Let’s find the correlation r for three data sets that we looked at last class.
best<-read.file("/home/emesekennedy/Data/Ch2/bestcountries.txt", sep="\t", header=T)
## Reading data with read.table()
xyplot(GDPPerCap~Unemployment, data=best)
cor(GDPPerCap~Unemployment, data=best)
## [1] -0.3655093
By looking at the scatterplot, the relationship between the two variables does not seem to be linear. This is confirmed by the r value of -0.366 which is close to zero. The r value indicates that there is a very weak negative linear relationship between the two variables.

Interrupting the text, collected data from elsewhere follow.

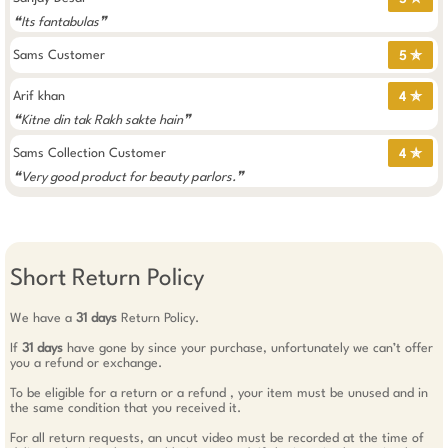
❝Its fantabulas❞
Sams Customer
5 ✯
Arif khan
4 ✯
❝Kitne din tak Rakh sakte hain❞
Sams Collection Customer
4 ✯
❝Very good product for beauty parlors.❞
Short Return Policy
We have a
31 days
Return Policy.
If
31 days
have gone by since your purchase, unfortunately we can’t offer
you a refund or exchange.
To be eligible for a return or a refund , your item must be unused and in
the same condition that you received it.
For all return requests, an uncut video must be recorded at the time of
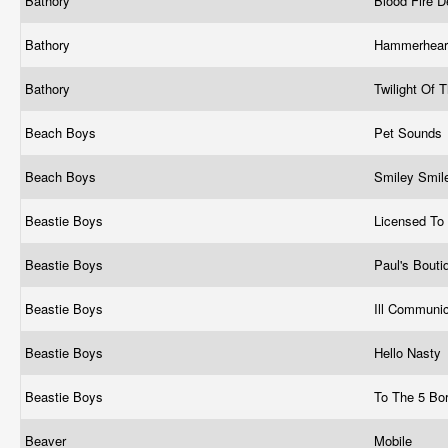
Bathory
Blood Fire 
Bathory
Hammerhea
Bathory
Twilight Of
Beach Boys
Pet Sounds
Beach Boys
Smiley Smil
Beastie Boys
Licensed To 
Beastie Boys
Paul's Bout
Beastie Boys
Ill Communi
Beastie Boys
Hello Nasty
Beastie Boys
To The 5 Bo
Beaver
Mobile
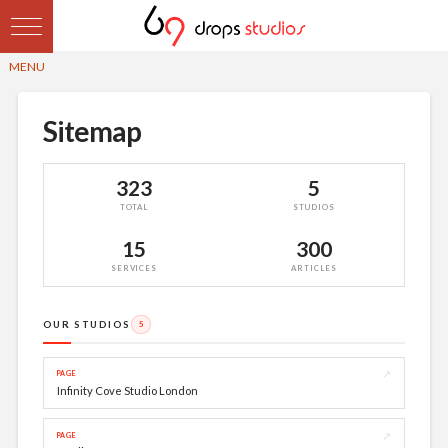
Sitemap
323
5
TOTAL
STUDIOS
15
300
SERVICES
ARTICLES
OUR STUDIOS
5
↗
PAGE
Infinity Cove Studio London
↗
PAGE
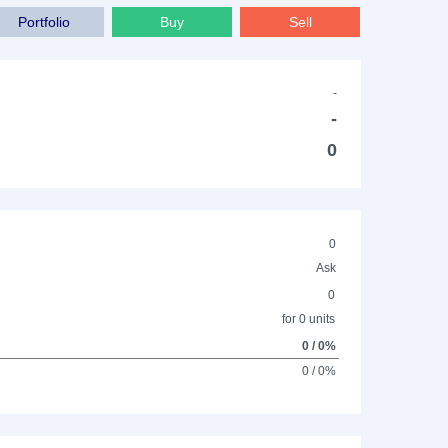
Portfolio
Buy
Sell
-
-
0
0
Ask
0
for 0 units
0 / 0%
0 / 0%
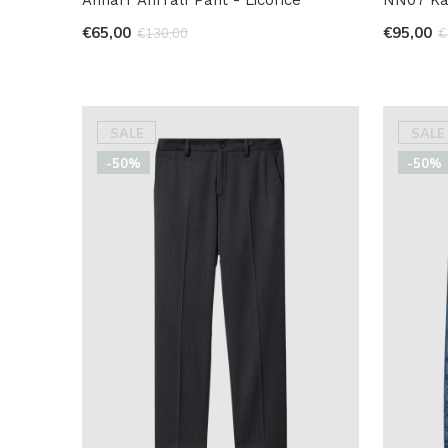
€65,00
€95,00
€130,00
€
SALE
SALE
-50%
-50%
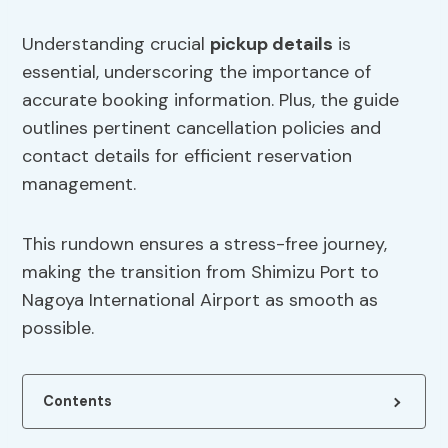
Understanding crucial
pickup details
is
essential, underscoring the importance of
accurate booking information. Plus, the guide
outlines pertinent cancellation policies and
contact details for efficient reservation
management.
This rundown ensures a stress-free journey,
making the transition from Shimizu Port to
Nagoya International Airport as smooth as
possible.
Contents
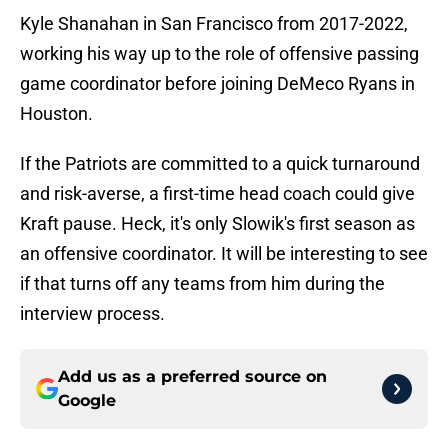
Kyle Shanahan in San Francisco from 2017-2022,
working his way up to the role of offensive passing
game coordinator before joining DeMeco Ryans in
Houston.
If the Patriots are committed to a quick turnaround
and risk-averse, a first-time head coach could give
Kraft pause. Heck, it's only Slowik's first season as
an offensive coordinator. It will be interesting to see
if that turns off any teams from him during the
interview process.
Add us as a preferred source on
Google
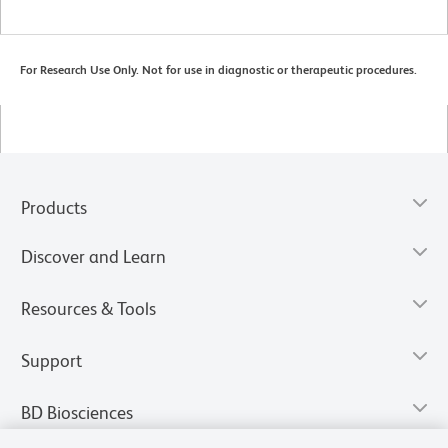
For Research Use Only. Not for use in diagnostic or therapeutic procedures.
Products
Discover and Learn
Resources & Tools
Support
BD Biosciences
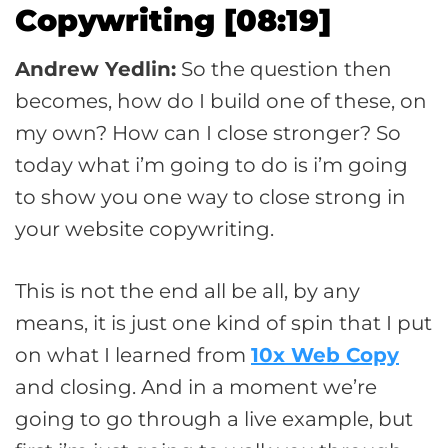
Copywriting [08:19]
Andrew Yedlin:
So the question then
becomes, how do I build one of these, on
my own? How can I close stronger? So
today what i’m going to do is i’m going
to show you one way to close strong in
your website copywriting.
This is not the end all be all, by any
means, it is just one kind of spin that I put
on what I learned from
10x Web Copy
and closing. And in a moment we’re
going to go through a live example, but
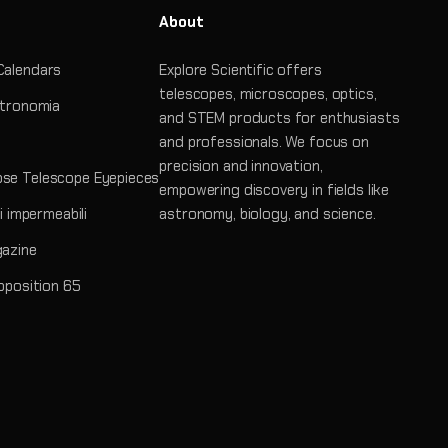
About
Calendars
Explore Scientific offers
telescopes, microscopes, optics,
stronomia
and STEM products for enthusiasts
and professionals. We focus on
precision and innovation,
se Telescope Eyepieces
empowering discovery in fields like
ri impermeabili
astronomy, biology, and science.
gazine
roposition 65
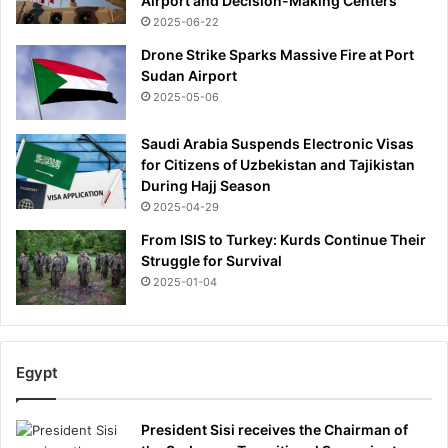
Airport and Decision-Making Centers
R
2025-06-22
b
Drone Strike Sparks Massive Fire at Port
u
Sudan Airport
y
2025-05-06
f
a
k
Saudi Arabia Suspends Electronic Visas
e
for Citizens of Uzbekistan and Tajikistan
p
During Hajj Season
l
2025-04-29
a
From ISIS to Turkey: Kurds Continue Their
n
Struggle for Survival
t
2025-01-04
s
o
r
m
Egypt
a
s
s
President Sisi receives the Chairman of
-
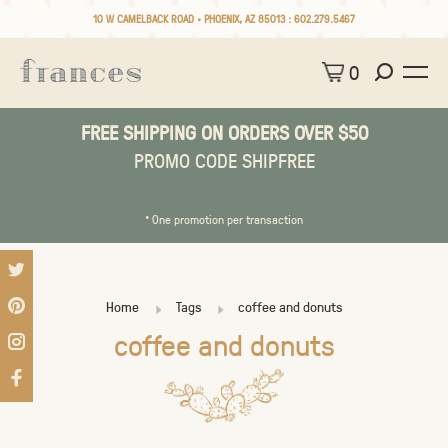
10 W CAMELBACK ROAD • PHOENIX, AZ 85013 :
602.279.5467
0
FREE SHIPPING ON ORDERS OVER $50
PROMO CODE SHIPFREE
* One promotion per transaction
Home
Tags
coffee and donuts
coffee and donuts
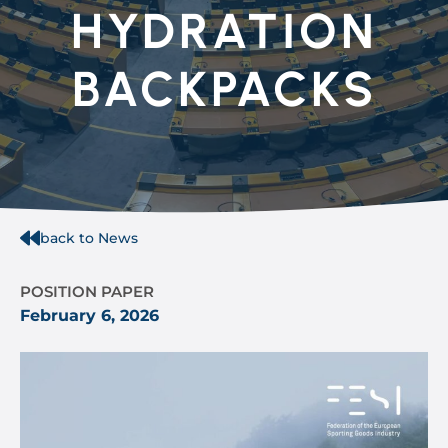
HYDRATION
BACKPACKS
back to News
POSITION PAPER
February 6, 2026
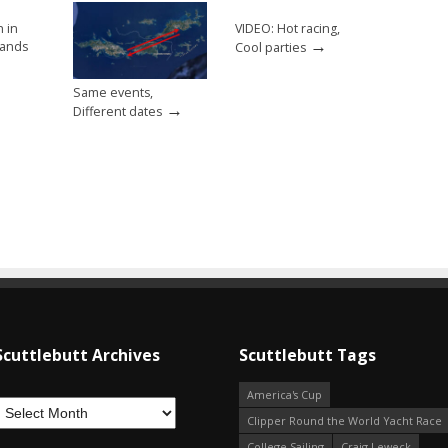
h in
VIDEO: Hot racing,
→
slands
Cool parties
Same events,
→
Different dates
Scuttlebutt Archives
Scuttlebutt Tags
America's Cup
Clipper Round the World Yacht Race
College Sailing
Craig Leweck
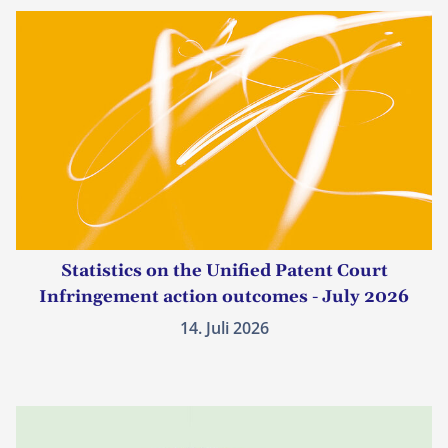
Statistics on the Unified Patent Court
Infringement action outcomes - July 2026
14. Juli 2026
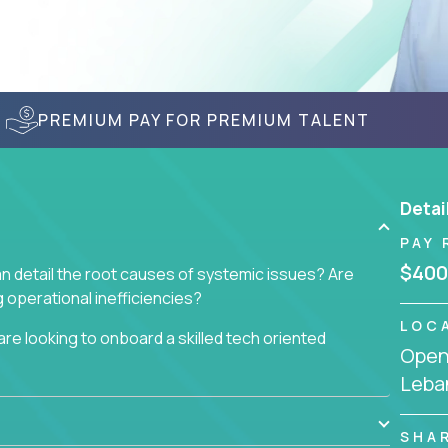
PREMIUM PAY FOR PREMIUM TALENT
Detai
PAY 
$400
n detail the root causes of systemic issues? Are
operational inefficiencies?
LOC
re looking to onboard a skilled tech oriented
Openi
omer requests and resolving technical problems, who
Leba
 able to jumpstart small sets of feature requests
SHA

spam<-read.file("/home/emesekennedy/Data/Ch2/spam.txt", sep="\t", header=T)
## Reading data with read.table()
xyplot(SpamsPerDay~Bots, data=spam)
cor(SpamsPerDay~Bots, data=spam)
## [1] 0.8839139
By looking at the scatterplot, the relationship between the two variables seems to be fairly linear. This is confirmed by the r value of 0.88 which indicates that there is a moderate positive linear relationship between the two variables.
debt<-read.file("/home/emesekennedy/Data/Ch2/debt.txt", sep="\t", header=T)
## Reading data with read.table()
xyplot(Debt2007~Debt2006, data=debt)
cor(Debt2007~Debt2006, data=debt)
## [1] 0.9971255
By looking at the scatterplot, the relationship between the two variables seems to be strongly linear. This is confirmed by the r value of 0.997 which indicates that there is a strong positive linear relationship between the two variables.
Refer to the handout from class for a step-by-step guide on how to do least-squares regression on this example. Below are the commands that correspond to the problems on the handout.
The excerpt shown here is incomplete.